In 1996, USA Today awarded Higdon its Critics Choice of Best New Piece of Classical Music. Her most recent accomplishments include winning the 2001 International Alliance of Women in Music Composition Competition and being named Composer-in-Residence with the Philadelphia Singers, a premier professional chorus.
On Thursday, April 24, in 115 Purnell Hall, journalist, author and television producer ALelia Bundles will speak. Bundles, author of a biography of her great-great-grandmother, Madame C.J. Walker, will present On Her Own Ground: The Life and Times of Madame C.J. Walker.
A graduate of Harvard University and Radcliffe College, Bundles received a masters degree from Columbia Universitys Graduate School of Journalism.

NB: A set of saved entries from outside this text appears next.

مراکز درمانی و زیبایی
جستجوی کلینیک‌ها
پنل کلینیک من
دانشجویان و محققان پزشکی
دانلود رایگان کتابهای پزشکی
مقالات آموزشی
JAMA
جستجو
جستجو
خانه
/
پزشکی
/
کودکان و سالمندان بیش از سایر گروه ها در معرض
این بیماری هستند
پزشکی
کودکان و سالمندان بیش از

On Her Own Ground, depicting the life of her ancestor, the first female African-American millionaire, won Bundles the 2001 Letitia Woods Brown Prize for the Best Book on Black Womens History. She was won an Emmy for news programming as a producer for ABC News.
Former presidential candidate Ralph Nader will speak Thursday, May 1, in the auditorium of Clayton Hall. A longtime consumer advocate, lawyer and author, Nader will present Democracy, Big Business and the American Duopoly.

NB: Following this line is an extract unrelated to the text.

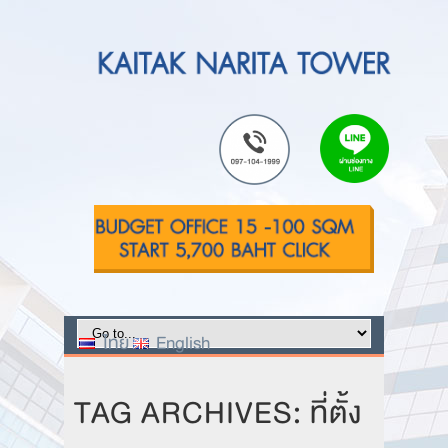
ไทย
English
TAG ARCHIVES: ที่ตั้ง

Nader, a graduate of Princeton University and Harvard Law School, was the Green Party candidate in the 2000 presidential election. His efforts both as a freelance writer and a lawyer have been crucial to the founding of many organizations, including the Center for Study of Responsive law, the Center for Auto Safety and the Project for Corporate Responsibility.
Anthony C. Allison, M.D., will conclude the series on Thursday, May 8, in 103 Gore Hall. A medical researcher, Allison will present Lessons from the Interface of Genetics and Medicine.
Since 1981, Allison has worked on developing therapeutic agents and vaccines as a distinguished scientist at SurroMed Corp. He was awarded the Galenus Award, given annually for the most innovative therapy approved in Europe and also serves on the advisory board for the largest Indian biotechnology company in the world.